Task inputs:
-- Opening Marker --

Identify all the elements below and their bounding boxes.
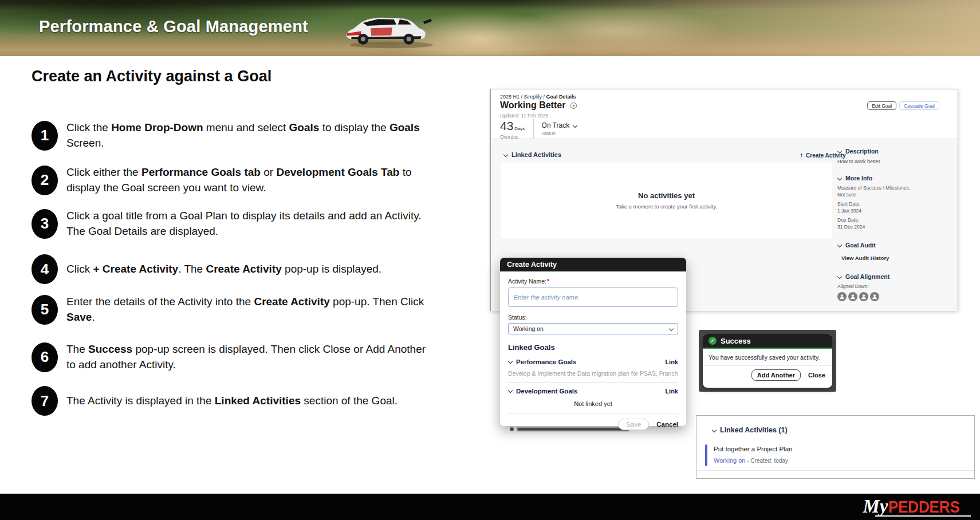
popup-footer: Save Cancel — [508, 419, 678, 430]
goal-title-row: Working Better — [500, 100, 577, 111]
edit-goal-button[interactable]: Edit Goal — [867, 101, 896, 110]
performance-link-button[interactable]: Link — [665, 359, 678, 365]
activity-list-item[interactable]: Put together a Project Plan Working on -… — [705, 444, 792, 466]
more-info-section-header[interactable]: More Info — [837, 175, 952, 182]
status-select[interactable]: Working on — [508, 323, 678, 334]
save-button[interactable]: Save — [618, 419, 649, 430]
no-activities-card: No activities yet Take a moment to creat… — [501, 163, 832, 238]
empty-state-subtitle: Take a moment to create your first activ… — [616, 203, 717, 210]
step-row: 4Click + Create Activity. The Create Act… — [32, 254, 432, 284]
success-check-icon: ✓ — [709, 337, 717, 345]
step-number-badge: 6 — [32, 342, 58, 372]
measure-label: Measure of Success / Milestones: — [837, 185, 952, 191]
development-link-button[interactable]: Link — [665, 388, 678, 395]
goal-metrics: 43Days Overdue On Track Status — [500, 119, 581, 140]
activity-created: - Created: today — [745, 458, 788, 464]
goal-audit-section-header[interactable]: Goal Audit — [837, 242, 952, 249]
goal-updated-text: Updated: 11 Feb 2025 — [500, 113, 548, 119]
add-another-button[interactable]: Add Another — [751, 369, 801, 381]
development-goals-header[interactable]: Development Goals — [516, 388, 577, 395]
create-activity-popup: Create Activity Activity Name:* Enter th… — [500, 258, 686, 426]
step-row: 1Click the Home Drop-Down menu and selec… — [32, 120, 432, 151]
logo-brand-text: PEDDERS — [888, 497, 960, 517]
goal-action-buttons: Edit Goal Cascade Goal — [867, 101, 939, 110]
step-row: 5Enter the details of the Activity into … — [32, 294, 432, 325]
person-avatar-icon — [848, 292, 857, 301]
required-asterisk: * — [547, 278, 549, 285]
activity-name-label: Activity Name:* — [508, 278, 678, 285]
step-text: Click + Create Activity. The Create Acti… — [66, 262, 432, 277]
step-text: Enter the details of the Activity into t… — [66, 294, 432, 325]
status-metric: On Track Status — [542, 119, 581, 140]
empty-state-title: No activities yet — [638, 191, 695, 200]
chevron-down-icon — [837, 149, 842, 153]
step-text: The Success pop-up screen is displayed. … — [66, 342, 432, 372]
status-label: Status — [542, 131, 581, 136]
step-number-badge: 2 — [32, 166, 58, 195]
linked-activities-panel: Linked Activities (1) Put together a Pro… — [696, 415, 975, 479]
breadcrumb-path[interactable]: 2025 H1 / Simplify / — [500, 94, 546, 100]
goal-title: Working Better — [500, 100, 565, 111]
step-number-badge: 4 — [32, 254, 58, 284]
success-popup-screenshot: ✓ Success You have successfully saved yo… — [699, 330, 836, 392]
goal-alignment-section-header[interactable]: Goal Alignment — [837, 273, 952, 280]
breadcrumb: 2025 H1 / Simplify / Goal Details — [500, 94, 576, 100]
banner: Performance & Goal Management — [0, 0, 980, 56]
mypedders-logo: My PEDDERS — [863, 496, 970, 517]
chevron-down-icon — [837, 274, 842, 279]
cancel-button[interactable]: Cancel — [656, 421, 678, 428]
activity-name-input[interactable]: Enter the activity name. — [508, 287, 678, 307]
step-text: The Activity is displayed in the Linked … — [66, 393, 432, 409]
close-button[interactable]: Close — [808, 372, 825, 379]
step-number-badge: 5 — [32, 295, 58, 325]
breadcrumb-current: Goal Details — [546, 94, 576, 100]
divider — [508, 413, 678, 413]
input-placeholder: Enter the activity name. — [514, 294, 580, 301]
status-field-label: Status: — [508, 314, 678, 321]
person-avatar-icon — [870, 292, 879, 301]
success-title: Success — [721, 337, 751, 345]
step-number-badge: 7 — [32, 386, 58, 416]
linked-activities-section-header[interactable]: Linked Activities — [503, 151, 561, 158]
activity-title: Put together a Project Plan — [714, 444, 792, 452]
days-overdue-metric: 43Days Overdue — [500, 119, 525, 140]
goal-status-dropdown[interactable]: On Track — [542, 119, 581, 129]
step-row: 2Click either the Performance Goals tab … — [32, 165, 432, 195]
metric-divider — [533, 119, 534, 140]
due-date-value: 31 Dec 2024 — [837, 224, 952, 230]
step-number-badge: 1 — [32, 121, 58, 151]
linked-activities-count-header[interactable]: Linked Activities (1) — [712, 426, 788, 434]
footer-bar: My PEDDERS — [0, 494, 980, 520]
linked-goals-header: Linked Goals — [508, 343, 678, 352]
step-text: Click a goal title from a Goal Plan to d… — [66, 208, 432, 239]
description-text: How to work better — [837, 159, 952, 164]
view-audit-history-link[interactable]: View Audit History — [841, 255, 952, 261]
description-section-header[interactable]: Description — [837, 148, 952, 155]
activity-status: Working on — [714, 457, 745, 464]
not-linked-text: Not linked yet — [508, 400, 678, 407]
chevron-down-icon — [837, 176, 842, 180]
chevron-down-icon — [669, 326, 674, 331]
divider — [508, 382, 678, 383]
due-date-label: Due Date: — [837, 217, 952, 223]
dust-cloud — [395, 0, 733, 56]
success-message: You have successfully saved your activit… — [703, 349, 832, 366]
aligned-avatars — [837, 292, 952, 301]
development-goals-row: Development Goals Link — [508, 388, 678, 395]
step-text: Click the Home Drop-Down menu and select… — [66, 120, 432, 151]
days-unit-label: Days — [514, 126, 525, 131]
person-avatar-icon — [837, 292, 847, 301]
start-date-label: Start Date: — [837, 201, 952, 207]
logo-my-text: My — [863, 496, 888, 517]
performance-goals-header[interactable]: Performance Goals — [516, 359, 576, 365]
divider — [697, 470, 974, 471]
aligned-down-label: Aligned Down: — [837, 283, 952, 289]
start-date-value: 1 Jan 2024 — [837, 208, 952, 214]
days-overdue-value: 43 — [500, 119, 513, 132]
chevron-down-icon — [837, 243, 842, 247]
step-row: 3Click a goal title from a Goal Plan to … — [32, 208, 432, 239]
success-popup: ✓ Success You have successfully saved yo… — [703, 334, 832, 388]
plus-icon: + — [800, 151, 804, 159]
cascade-goal-button[interactable]: Cascade Goal — [899, 101, 939, 110]
success-footer: Add Another Close — [703, 366, 832, 381]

-- Closing Marker --

What is needed: When repeating the listing, keep each line exact and exclude the pictures.

Exercise answer:
Identify all the elements below and their bounding boxes.
popup-footer: Save Cancel — [508, 419, 678, 430]
goal-title-row: Working Better — [500, 100, 577, 111]
edit-goal-button[interactable]: Edit Goal — [867, 101, 896, 110]
performance-link-button[interactable]: Link — [665, 359, 678, 365]
activity-list-item[interactable]: Put together a Project Plan Working on -… — [705, 444, 792, 466]
more-info-section-header[interactable]: More Info — [837, 175, 952, 182]
status-select[interactable]: Working on — [508, 323, 678, 334]
save-button[interactable]: Save — [618, 419, 649, 430]
no-activities-card: No activities yet Take a moment to creat… — [501, 163, 832, 238]
empty-state-subtitle: Take a moment to create your first activ… — [616, 203, 717, 210]
step-row: 4Click + Create Activity. The Create Act… — [32, 254, 432, 284]
success-check-icon: ✓ — [709, 337, 717, 345]
step-number-badge: 6 — [32, 342, 58, 372]
measure-label: Measure of Success / Milestones: — [837, 185, 952, 191]
development-link-button[interactable]: Link — [665, 388, 678, 395]
goal-metrics: 43Days Overdue On Track Status — [500, 119, 581, 140]
activity-created: - Created: today — [745, 458, 788, 464]
goal-audit-section-header[interactable]: Goal Audit — [837, 242, 952, 249]
goal-updated-text: Updated: 11 Feb 2025 — [500, 113, 548, 119]
add-another-button[interactable]: Add Another — [751, 369, 801, 381]
development-goals-header[interactable]: Development Goals — [516, 388, 577, 395]
create-activity-popup: Create Activity Activity Name:* Enter th… — [500, 258, 686, 426]
step-row: 1Click the Home Drop-Down menu and selec… — [32, 120, 432, 151]
logo-brand-text: PEDDERS — [888, 497, 960, 517]
goal-action-buttons: Edit Goal Cascade Goal — [867, 101, 939, 110]
step-row: 5Enter the details of the Activity into … — [32, 294, 432, 325]
person-avatar-icon — [848, 292, 857, 301]
required-asterisk: * — [547, 278, 549, 285]
activity-name-label: Activity Name:* — [508, 278, 678, 285]
step-text: Click + Create Activity. The Create Acti… — [66, 262, 432, 277]
step-text: Enter the details of the Activity into t… — [66, 294, 432, 325]
status-metric: On Track Status — [542, 119, 581, 140]
empty-state-title: No activities yet — [638, 191, 695, 200]
chevron-down-icon — [837, 149, 842, 153]
step-text: The Success pop-up screen is displayed. … — [66, 342, 432, 372]
status-label: Status — [542, 131, 581, 136]
step-number-badge: 2 — [32, 166, 58, 195]
linked-activities-panel: Linked Activities (1) Put together a Pro… — [696, 415, 975, 479]
breadcrumb-path[interactable]: 2025 H1 / Simplify / — [500, 94, 546, 100]
goal-title: Working Better — [500, 100, 565, 111]
step-number-badge: 4 — [32, 254, 58, 284]
success-popup-screenshot: ✓ Success You have successfully saved yo… — [699, 330, 836, 392]
goal-alignment-section-header[interactable]: Goal Alignment — [837, 273, 952, 280]
breadcrumb: 2025 H1 / Simplify / Goal Details — [500, 94, 576, 100]
banner: Performance & Goal Management — [0, 0, 980, 56]
mypedders-logo: My PEDDERS — [863, 496, 970, 517]
chevron-down-icon — [837, 274, 842, 279]
cancel-button[interactable]: Cancel — [656, 421, 678, 428]
activity-name-input[interactable]: Enter the activity name. — [508, 287, 678, 307]
step-text: The Activity is displayed in the Linked … — [66, 393, 432, 409]
close-button[interactable]: Close — [808, 372, 825, 379]
step-number-badge: 5 — [32, 295, 58, 325]
breadcrumb-current: Goal Details — [546, 94, 576, 100]
divider — [508, 413, 678, 413]
input-placeholder: Enter the activity name. — [514, 294, 580, 301]
status-field-label: Status: — [508, 314, 678, 321]
person-avatar-icon — [870, 292, 879, 301]
success-title: Success — [721, 337, 751, 345]
step-number-badge: 7 — [32, 386, 58, 416]
linked-activities-section-header[interactable]: Linked Activities — [503, 151, 561, 158]
activity-title: Put together a Project Plan — [714, 444, 792, 452]
days-overdue-metric: 43Days Overdue — [500, 119, 525, 140]
goal-status-dropdown[interactable]: On Track — [542, 119, 581, 129]
step-row: 2Click either the Performance Goals tab … — [32, 165, 432, 195]
metric-divider — [533, 119, 534, 140]
due-date-value: 31 Dec 2024 — [837, 224, 952, 230]
step-number-badge: 1 — [32, 121, 58, 151]
linked-activities-count-header[interactable]: Linked Activities (1) — [712, 426, 788, 434]
footer-bar: My PEDDERS — [0, 494, 980, 520]
linked-goals-header: Linked Goals — [508, 343, 678, 352]
step-text: Click a goal title from a Goal Plan to d… — [66, 208, 432, 239]
description-text: How to work better — [837, 159, 952, 164]
view-audit-history-link[interactable]: View Audit History — [841, 255, 952, 261]
description-section-header[interactable]: Description — [837, 148, 952, 155]
activity-status: Working on — [714, 457, 745, 464]
not-linked-text: Not linked yet — [508, 400, 678, 407]
chevron-down-icon — [837, 176, 842, 180]
chevron-down-icon — [669, 326, 674, 331]
divider — [508, 382, 678, 383]
due-date-label: Due Date: — [837, 217, 952, 223]
dust-cloud — [395, 0, 733, 56]
success-message: You have successfully saved your activit… — [703, 349, 832, 366]
aligned-avatars — [837, 292, 952, 301]
development-goals-row: Development Goals Link — [508, 388, 678, 395]
step-text: Click the Home Drop-Down menu and select… — [66, 120, 432, 151]
days-unit-label: Days — [514, 126, 525, 131]
person-avatar-icon — [837, 292, 847, 301]
start-date-label: Start Date: — [837, 201, 952, 207]
logo-my-text: My — [863, 496, 888, 517]
performance-goals-header[interactable]: Performance Goals — [516, 359, 576, 365]
divider — [697, 470, 974, 471]
aligned-down-label: Aligned Down: — [837, 283, 952, 289]
start-date-value: 1 Jan 2024 — [837, 208, 952, 214]
days-overdue-value: 43 — [500, 119, 513, 132]
chevron-down-icon — [837, 243, 842, 247]
step-row: 3Click a goal title from a Goal Plan to … — [32, 208, 432, 239]
success-popup: ✓ Success You have successfully saved yo… — [703, 334, 832, 388]
plus-icon: + — [800, 151, 804, 159]
cascade-goal-button[interactable]: Cascade Goal — [899, 101, 939, 110]
success-footer: Add Another Close — [703, 366, 832, 381]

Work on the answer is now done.